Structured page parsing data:
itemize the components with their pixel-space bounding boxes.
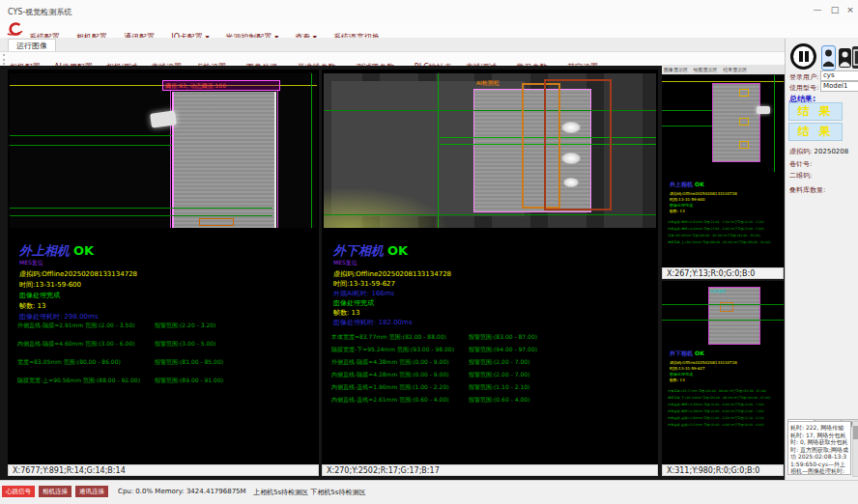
thumb-line: 图像处理完成 bbox=[670, 372, 693, 377]
measure-alarm: 报警范围:(2.00 - 7.00) bbox=[731, 409, 764, 413]
virtual-code-value: 20250208 bbox=[815, 148, 849, 155]
exit-button[interactable] bbox=[852, 46, 858, 69]
center-mes-note: MES复位 bbox=[333, 259, 358, 267]
left-camera-title: 外上相机OK bbox=[19, 242, 94, 260]
thumb-measure-row: 本体宽度=83.77mm 范围:(82.00 - 88.00) 报警范围:(83… bbox=[668, 389, 766, 393]
thumb-bottom-coordinates: X:311;Y:980;R:0;G:0;B:0 bbox=[662, 464, 784, 476]
user-icon bbox=[822, 46, 835, 68]
center-camera-image[interactable]: AI检测框 bbox=[324, 73, 656, 228]
thumb-bottom-panel[interactable]: AI检测框 外下相机 OK 虚拟码:Offline202502081331347… bbox=[662, 281, 784, 464]
measure-line bbox=[10, 215, 272, 216]
left-frame-count: 帧数: 13 bbox=[19, 301, 46, 311]
thumb-tab-image[interactable]: 图像显示区 bbox=[664, 67, 688, 72]
status-bar: 心跳信号 相机连接 通讯连接 Cpu: 0.0% Memory: 3424.41… bbox=[0, 480, 858, 504]
center-pixel-coordinates: X:270;Y:2502;R:17;G:17;B:17 bbox=[322, 464, 658, 476]
center-camera-ok-status: OK bbox=[387, 243, 408, 258]
thumb-tab-result[interactable]: 结果显示区 bbox=[723, 67, 747, 72]
measure-alarm: 报警范围:(81.00 - 85.00) bbox=[724, 234, 760, 238]
thumb-measure-row: 内侧直线-直线=1.90mm 范围:(1.00 - 2.20) 报警范围:(1.… bbox=[668, 416, 764, 420]
thumb-top-panel[interactable]: 外上相机 OK 虚拟码:Offline20250208133134728 时间:… bbox=[662, 75, 784, 267]
measure-item: 内侧直线-隔膜=4.60mm 范围:(3.00 - 6.00) bbox=[17, 340, 135, 347]
left-process-done: 图像处理完成 bbox=[19, 291, 60, 300]
user-icon bbox=[839, 48, 851, 68]
virtual-code-label-text: 虚拟码: bbox=[789, 148, 812, 155]
model-value[interactable]: Model1 bbox=[820, 81, 858, 92]
measure-alarm: 报警范围:(94.00 - 97.00) bbox=[469, 346, 537, 354]
user-switch-button[interactable] bbox=[839, 48, 851, 68]
tab-strip: 运行图像 bbox=[0, 38, 858, 51]
measure-item: 内侧直线-直线=1.90mm 范围:(1.00 - 2.20) bbox=[331, 383, 449, 390]
minimize-button[interactable]: — bbox=[810, 3, 825, 17]
heartbeat-status-badge: 心跳信号 bbox=[2, 486, 35, 497]
left-measure-row: 外侧直线-隔膜=2.91mm 范围:(2.00 - 3.50)报警范围:(2.2… bbox=[17, 322, 135, 330]
measure-alarm: 报警范围:(2.00 - 7.00) bbox=[469, 371, 529, 379]
measure-alarm: 报警范围:(94.00 - 97.00) bbox=[734, 396, 771, 400]
pause-icon bbox=[799, 51, 803, 62]
left-virtual-code: 虚拟码:Offline20250208133134728 bbox=[19, 269, 137, 279]
camera-queue-status: 上相机5s待检测区 下相机5s待检测区 bbox=[253, 488, 365, 497]
measure-alarm: 报警范围:(83.00 - 87.00) bbox=[469, 333, 537, 342]
measure-alarm: 报警范围:(89.00 - 91.00) bbox=[734, 240, 771, 244]
ai-roi-rect bbox=[544, 79, 612, 210]
measure-alarm: 报警范围:(1.10 - 2.10) bbox=[469, 383, 529, 392]
left-time: 时间:13-31-59-600 bbox=[19, 280, 81, 290]
measure-item: 本体宽度=83.77mm 范围:(82.00 - 88.00) bbox=[668, 389, 729, 393]
measure-line bbox=[10, 208, 272, 209]
maximize-button[interactable]: □ bbox=[827, 3, 843, 17]
center-measure-row: 隔膜宽度-下=95.24mm 范围:(93.00 - 98.00)报警范围:(9… bbox=[331, 346, 454, 354]
login-user-value[interactable]: cys bbox=[820, 70, 858, 81]
center-measure-row: 内侧直线-直线=1.90mm 范围:(1.00 - 2.20)报警范围:(1.1… bbox=[331, 383, 449, 392]
scrollbar-thumb[interactable] bbox=[853, 426, 858, 439]
thumb-line: 帧数: 13 bbox=[670, 378, 685, 382]
measure-alarm: 报警范围:(0.60 - 4.00) bbox=[731, 423, 764, 427]
thumb-camera-title: 外上相机 OK bbox=[670, 182, 704, 186]
measure-alarm: 报警范围:(3.00 - 5.00) bbox=[731, 227, 764, 231]
titlebar: CYS-视觉检测系统 — □ × bbox=[0, 0, 858, 22]
threshold-overlay-label: 阈值:93, 动态阈值:100 bbox=[162, 80, 280, 91]
left-camera-name: 外上相机 bbox=[19, 243, 70, 258]
measure-line bbox=[324, 214, 656, 215]
app-window: CYS-视觉检测系统 — □ × 系统配置 相机配置 通讯配置 IO卡配置 ▾ … bbox=[0, 0, 858, 504]
center-ai-elapsed: 外观AI耗时: 166ms bbox=[333, 289, 394, 298]
toolbar-grip[interactable] bbox=[3, 54, 8, 65]
center-virtual-code: 虚拟码:Offline20250208133134728 bbox=[333, 269, 451, 279]
center-measure-row: 内侧直线-直线=2.61mm 范围:(0.60 - 4.00)报警范围:(0.6… bbox=[331, 396, 449, 405]
pause-icon bbox=[805, 51, 809, 62]
roi-box bbox=[739, 118, 749, 126]
ai-detect-label: AI检测框 bbox=[476, 79, 500, 88]
thumb-line: 图像处理完成 bbox=[670, 203, 693, 208]
measure-item: 隔膜宽度-下=95.24mm 范围:(93.00 - 98.00) bbox=[668, 396, 733, 400]
thumb-ok: OK bbox=[695, 350, 704, 356]
center-camera-panel[interactable]: AI检测框 外下相机OK MES复位 虚拟码:Offline2025020813… bbox=[322, 70, 658, 464]
needle-no-label: 卷针号: bbox=[789, 159, 812, 169]
center-measure-row: 外侧直线-隔膜=4.38mm 范围:(0.00 - 9.00)报警范围:(2.0… bbox=[331, 358, 449, 367]
thumb-workpiece bbox=[712, 83, 760, 162]
close-button[interactable]: × bbox=[843, 3, 858, 17]
thumb-measure-row: 内侧直线-隔膜=4.60mm 范围:(3.00 - 6.00) 报警范围:(3.… bbox=[668, 227, 764, 231]
user-login-button[interactable] bbox=[821, 45, 836, 70]
center-measure-row: 内侧直线-隔膜=4.28mm 范围:(0.00 - 9.00)报警范围:(2.0… bbox=[331, 371, 449, 379]
left-camera-image[interactable]: 阈值:93, 动态阈值:100 bbox=[10, 73, 317, 228]
model-label: 使用型号: bbox=[789, 83, 818, 93]
thumb-overlay-text: AI检测框 bbox=[710, 289, 726, 294]
pause-button[interactable] bbox=[790, 43, 816, 70]
exit-door-icon bbox=[852, 46, 858, 69]
thumb-measure-row: 外侧直线-隔膜=2.91mm 范围:(2.00 - 3.50) 报警范围:(2.… bbox=[668, 220, 764, 224]
log-text-area[interactable]: 耗时: 222, 网络传输耗时: 17, 网络分包耗时: 0, 网络获取分包耗时… bbox=[787, 421, 851, 475]
measure-item: 宽度=83.05mm 范围:(80.00 - 86.00) bbox=[17, 358, 121, 365]
measure-item: 外侧直线-隔膜=2.91mm 范围:(2.00 - 3.50) bbox=[668, 220, 730, 224]
measure-line bbox=[662, 126, 712, 126]
right-control-panel: 登录用户: cys 使用型号: Model1 总结果: 结 果 结 果 虚拟码:… bbox=[785, 39, 858, 480]
log-scrollbar[interactable] bbox=[852, 421, 858, 477]
thumb-workpiece bbox=[708, 287, 760, 345]
left-camera-panel[interactable]: 阈值:93, 动态阈值:100 外上相机OK MES复位 虚拟码:Offline… bbox=[8, 70, 319, 464]
glare-spot bbox=[563, 178, 579, 187]
measure-line bbox=[662, 304, 784, 305]
thumb-measure-row: 隔膜宽度-上=90.56mm 范围:(88.00 - 92.00) 报警范围:(… bbox=[668, 240, 771, 244]
thumb-tab-draw[interactable]: 绘图显示区 bbox=[694, 67, 718, 72]
roi-box bbox=[739, 141, 749, 149]
left-pixel-coordinates: X:7677;Y:891;R:14;G:14;B:14 bbox=[8, 464, 319, 476]
thumb-measure-row: 宽度=83.05mm 范围:(80.00 - 86.00) 报警范围:(81.0… bbox=[668, 234, 760, 238]
measure-item: 内侧直线-隔膜=4.28mm 范围:(0.00 - 9.00) bbox=[668, 409, 730, 413]
measure-line bbox=[10, 135, 172, 136]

Problem description: Using the entries above, work out the number of lines containing the string "心跳信号", and supply only that number.

Task response: 2